TMB, immune evasion and ICIs. (A) TMB score in different lactylation score subgroups and (B) the correlation between TMB, high-/low-risk groups (C) Kaplan-Meier curve and log-rank test comparethe OS of patients with low or high TMB score. (D) Relationship between lactylation score and MSI. (E–H) TIDE, MSI, T cell exclusion, and T cell dysfunction, in different lactylation score subgroups,respectively. (I) The vioplot of the different expressions of CTLA4 and PD-1 between different lactylation-score groups. ***p<0.001 ns: no significance.

Figure 7

Validation of differentialy expressed genes. (A–C) Evaluation of the expression of lactylation-related genes in GC tissues. (D) Evaluation of the lactylation levels of paired tumor and normal samples, as well as the expression of SLC16A7 within them. (E) SLC16A7 IHC staining in normal and tumor tissues. (F) The expression of PD-L1 in gastric cancer cell lines after adding gradient concentration of exogenous lactate acid. (G) The expression of PD-L1 in gastric cancer cels after adding 10mM lactate acid and gradient concentration of syrosingopine. *p<0.05;** p<0.01***p<0.001,ns, no significance; Lac, lactate acid; mM, mmol/L; μM, μmol/L.

Figure 8

SLC16A7 regulates PD-L1 and in vitro cytotoxicity assay. (A) Western blot of SLC16A7 knockdown SNU-719 and AGS cells. (B, C) T cell-mediated tumor cell killing assay in SLC16A7 knockdown SNU-719 and AGS cells.
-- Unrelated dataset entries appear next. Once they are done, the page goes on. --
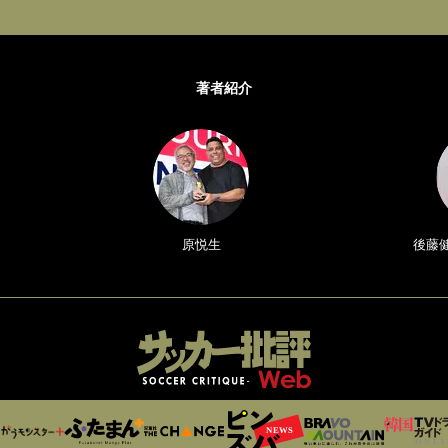
著者紹介
原悦生
後藤健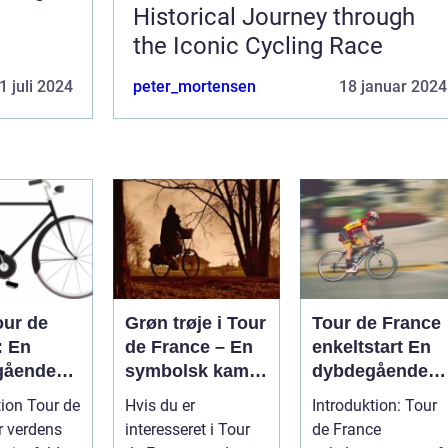
Historical Journey through
the Iconic Cycling Race
1 juli 2024
peter_mortensen
18 januar 2024
our de
Grøn trøje i Tour
Tour de France
: En
de France – En
enkeltstart En
gående
symbolsk kamp
dybdegående
mgang af
om point
analyse af den
tion Tour de
Hvis du er
Introduktion: Tour
st
ultimative test a
r verdens
interesseret i Tour
de France
efyldte
rytteres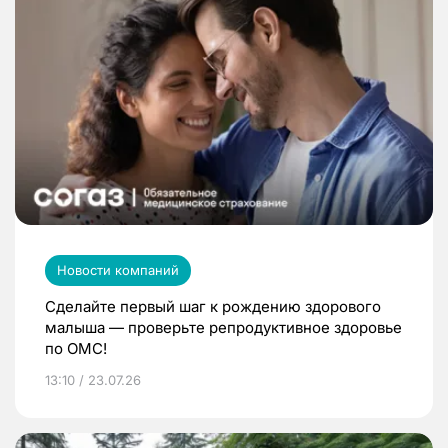
Новости компаний
Сделайте первый шаг к рождению здорового
малыша — проверьте репродуктивное здоровье
по ОМС!
13:10 / 23.07.26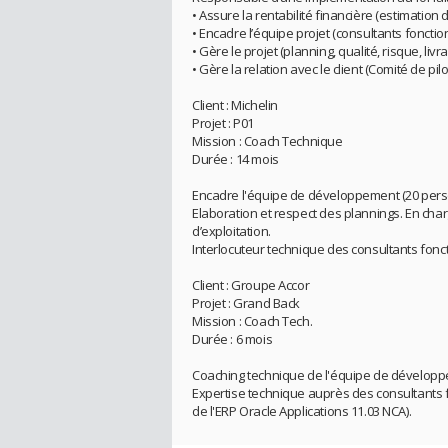
• Assure la rentabilité financière (estimatio
• Encadre l’équipe projet (consultants foncti
• Gère le projet (planning, qualité, risque, livr
• Gère la relation avec le client (Comité de pilo
Client : Michelin
Projet : P01
Mission : Coach Technique
Durée : 14 mois
Encadre l'équipe de développement (20 perso
Elaboration et respect des plannings. En charg
d’exploitation.
Interlocuteur technique des consultants foncti
Client : Groupe Accor
Projet : Grand Back
Mission : Coach Tech.
Durée : 6 mois
Coaching technique de l'équipe de développe
Expertise technique auprès des consultants f
de l'ERP Oracle Applications 11.03 NCA).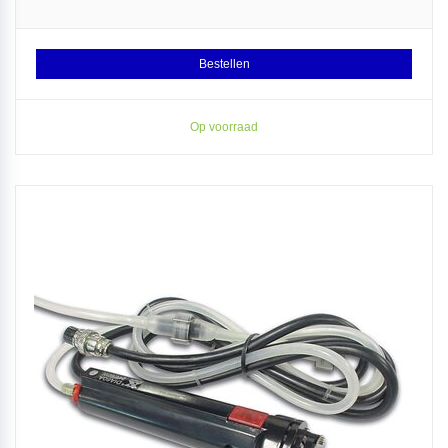
Bestellen
Op voorraad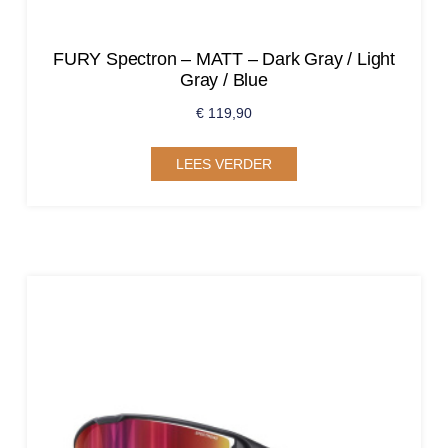
FURY Spectron – MATT – Dark Gray / Light
Gray / Blue
€
119,90
LEES VERDER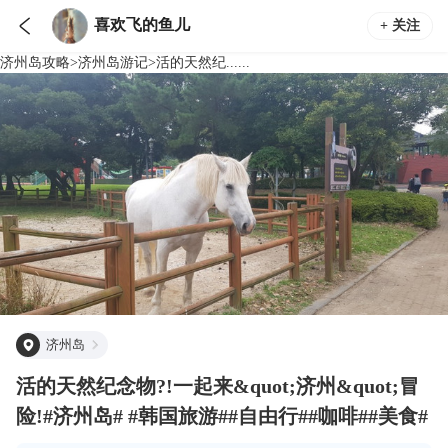

喜欢飞的鱼儿
+ 关注
济州岛
攻略
>
济州岛
游记
>
活的天然纪......
济州岛
活的天然纪念物?!一起来&quot;济州&quot;冒
险!#济州岛# #韩国旅游##自由行##咖啡##美食#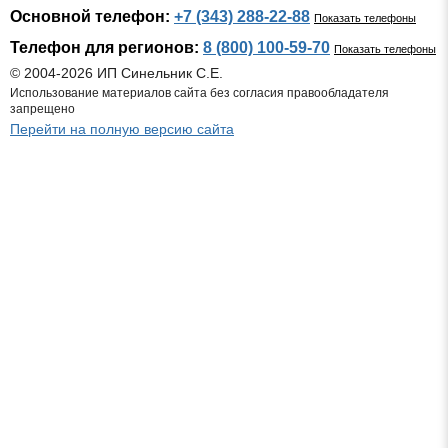
Основной телефон:
+7 (343) 288-22-88
Показать телефоны
Телефон для регионов:
8 (800) 100-59-70
Показать телефоны
© 2004-2026 ИП Синельник С.Е.
Использование материалов сайта без согласия правообладателя
запрещено
Перейти на полную версию сайта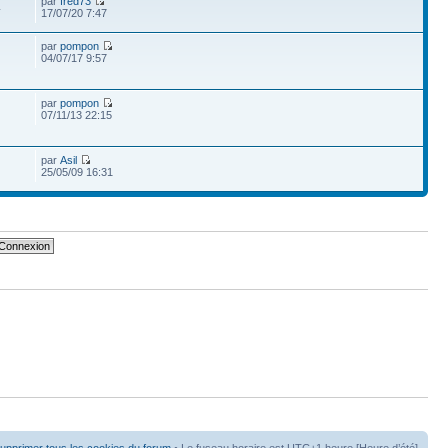
par
fred73
4
17/07/20 7:47
par
pompon
04/07/17 9:57
par
pompon
07/11/13 22:15
par
Asil
25/05/09 16:31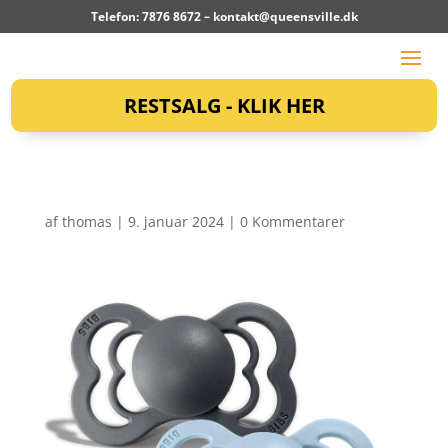
Telefon: 7876 8672 –
kontakt@queensville.dk
RESTSALG - KLIK HER
af
thomas
|
9. januar 2024
|
0 Kommentarer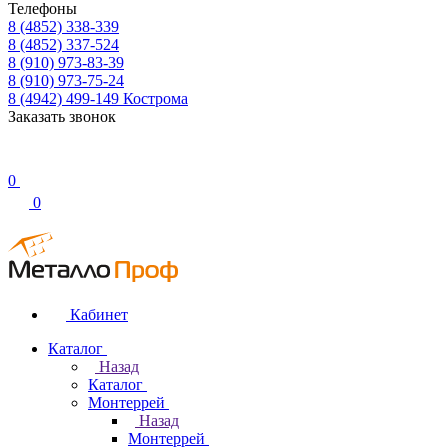
Телефоны
8 (4852) 338-339
8 (4852) 337-524
8 (910) 973-83-39
8 (910) 973-75-24
8 (4942) 499-149
Кострома
Заказать звонок
0
0
Кабинет
Каталог
Назад
Каталог
Монтеррей
Назад
Монтеррей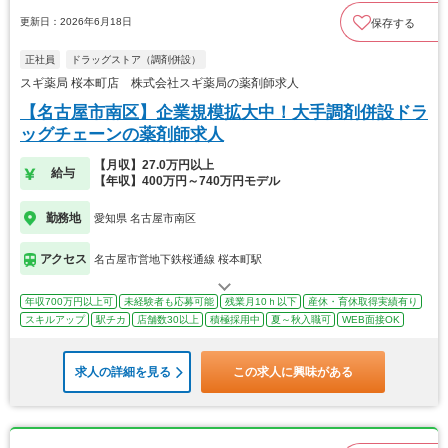
更新日：2026年6月18日
保存する
正社員
ドラッグストア（調剤併設）
スギ薬局 桜本町店 株式会社スギ薬局の薬剤師求人
【名古屋市南区】企業規模拡大中！大手調剤併設ドラ
ッグチェーンの薬剤師求人
【月収】27.0万円以上
給与
【年収】400万円～740万円モデル
勤務地
愛知県 名古屋市南区
アクセス
名古屋市営地下鉄桜通線 桜本町駅
年収700万円以上可
未経験者も応募可能
残業月10ｈ以下
産休・育休取得実績有り
スキルアップ
駅チカ
店舗数30以上
積極採用中
夏～秋入職可
WEB面接OK
求人の詳細を見る
この求人に興味がある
Representative phase, red fluorescence (dead cells), and green fluorescence (GFP/live cells) merged images are shown. (D) Fluorescence microscopy showing the interaction between PD-L1 and PD-1. Representative phase, blue fluorescence (nucleus), and green fluorescence (green fluorescent-labeled PD-1/Fc protein) merged images of SLC16A knockdown in the SNU-719 and AGS cell. (E) ELISA analysis on IFN-γ, TNF-α and GzmB of supernatant after co-culture T cells with SNU-719 and AGS cell. **p<0.01; ***p<0.001; **** p<0.0001.